House Intelligence Committee chairman Mike Rogers, R-Mich., (shown in the video above) said they're "ratcheting up" the timeline for declassifying information to better inform the public. The congressman bemoaned the misconceptions about the program, emphasizing that the collection of phone data does not include names. "There are no American names in that lockbox," he said. "There are only numbers in that lockbox."
After the full Senate received a closed-door briefing, Sen. Bob Corker, R-Tenn. said he "absolutely, no question" felt more comfortable with the surveillance programs.
"I can't imagine any U.S. senator sitting through a briefing we just had and not feeling thankful for the efforts NSA and others put forth," he said. "We were given some very specific and helpful information about how these programs have helped keep Americans safe, and it's my sense the American people may have information soon that helps them understand the order of magnitude."
While several members of Congress have defended the programs, others take issue with the broad surveillance tactics. Sen. Rand Paul, R-Ky., said Thursday he's exploring avenues through which he could file a lawsuit challenging the constitutionality of the court order that permitted the intelligence gathering.
"Americans are rightly concerned about having all of their phone records collected and monitored all of the time," Paul said. Balancing liberty and security is possible, but at this point, "perhaps we are overwhelming ourselves from data," he added.
"I believe we are more secure when we narrow our focus and target our suspects," the senator said.
The ACLU on Tuesday filed its own lawsuit on the matter. Because the government collected every Verizon record, practically "anyone with a cellphone," as Paul said Thursday, would theoretically have standing in a court challenge. More than 250,000 people have signed up online to join Paul's suit.

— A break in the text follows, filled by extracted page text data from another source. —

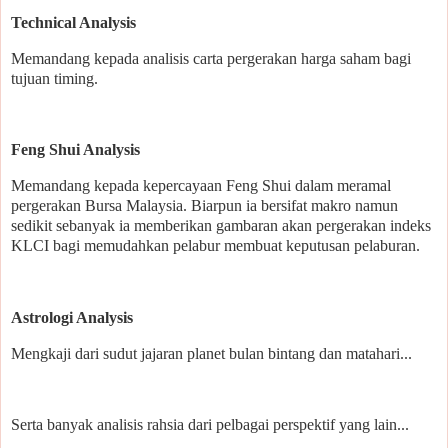
Technical Analysis
Memandang kepada analisis carta pergerakan harga saham bagi
tujuan timing.
Feng Shui Analysis
Memandang kepada kepercayaan Feng Shui dalam meramal
pergerakan Bursa Malaysia. Biarpun ia bersifat makro namun
sedikit sebanyak ia memberikan gambaran akan pergerakan indeks
KLCI bagi memudahkan pelabur membuat keputusan pelaburan.
Astrologi Analysis
Mengkaji dari sudut jajaran planet bulan bintang dan matahari...
Serta banyak analisis rahsia dari pelbagai perspektif yang lain...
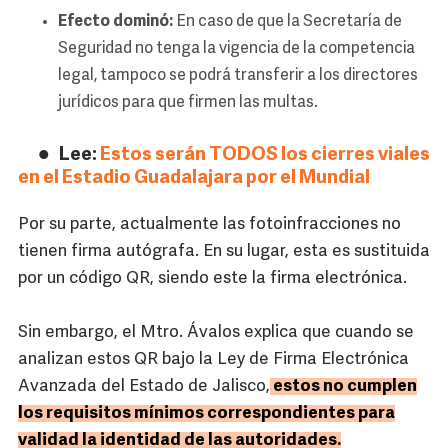
Efecto dominó:
En caso de que la Secretaría de
Seguridad no tenga la vigencia de la competencia
legal, tampoco se podrá transferir a los directores
jurídicos para que firmen las multas.
Lee:
Estos serán TODOS los cierres viales
en el Estadio Guadalajara por el Mundial
Por su parte, actualmente las fotoinfracciones no
tienen firma autógrafa. En su lugar, esta es sustituida
por un código QR, siendo este la firma electrónica.
Sin embargo, el Mtro. Ávalos explica que cuando se
analizan estos QR bajo la Ley de Firma Electrónica
Avanzada del Estado de Jalisco,
estos no cumplen
los requisitos mínimos correspondientes para
validad la identidad de las autoridades.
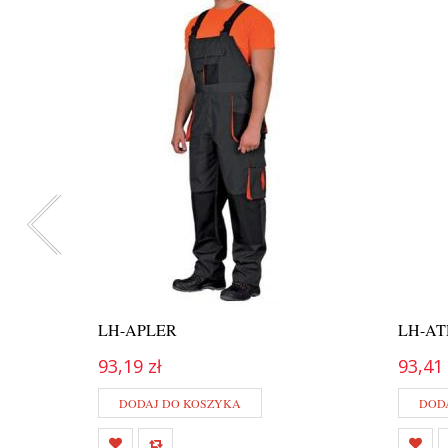
LH-APLER
LH-A
93,19 zł
93,41 
DODAJ DO KOSZYKA
DOD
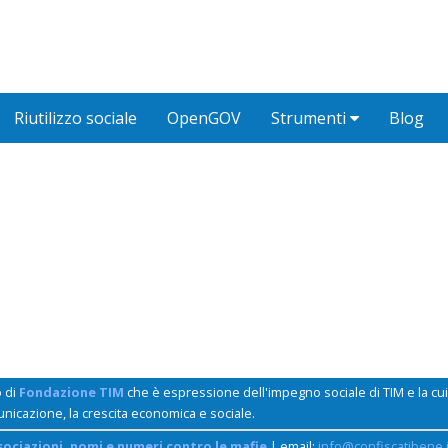
Riutilizzo sociale
OpenGOV
Strumenti
Blog
o di
Fondazione TIM
che è espressione dell'impegno sociale di TIM e la c
unicazione, la crescita economica e sociale.
sociazioni, nomi e numeri contro le mafie
| email:
info@confiscatibene.i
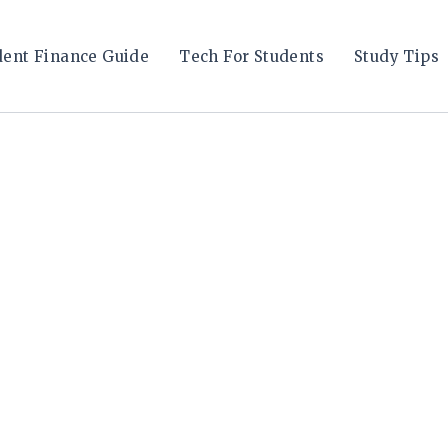
dent Finance Guide
Tech For Students
Study Tips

While Alexander and other executive branch officials have been briefing members of Congress both publicly and privately since news broke of the surveillance programs, House Speaker John Boehner, R-Ohio, said the administration should be doing more to defend the programs.
"This program does not target innocent Americans in any way, shape or form," he said to reporters. "I'm a little surprised that the White House hasn't stood up and made clear on an ongoing basis over the last week just how important these programs are."
Members of Congress Thursday also expressed concern about the fallout from the public revelations of the programs.
"The more we know, the more dangerous this situation becomes," Rogers said, noting that there are "changes we can already see being made by those who wish to do us harm and our allies harm."
The fact that Edward Snowden, a 29-year-old systems administrator, was able to obtain all the information he did and then make it public is also troubling, he said. Snowden "had access to pieces of information that he candidly did not understand," Rogers said. "Across the [intelligence community] lots of people are taking a very serious review of their whole operations."
Rogers called Snowden a traitor to the United States of America [who] should be punished to the full extent of the law." He also said "there's a lot of questions" about Snowden's decision to go to Hong Kong after leaking the information he had and his decision to communicate with the Chinese press.
Rep. Dutch Ruppersberger, D-Calif., the top Democrat on the House Intelligence Committee, added Snowden's decision to go to China "seems unusual."
"He's not a hero based on the evidence I have," He said. "We hope that Hong Kong and China will work with us to bring back someone who has broken the law."
In a separate press briefing Thursday, House Minority Leader Nancy Pelosi, D-Calif, agreed that Snowden committed a "prosecutable offense, and I think that he should be prosecuted."
Pelosi added that Congress should strengthen the Privacy and Civil Liberties Oversight Board, which was created in 2004. "We have to have the balance between liberty and security," she said.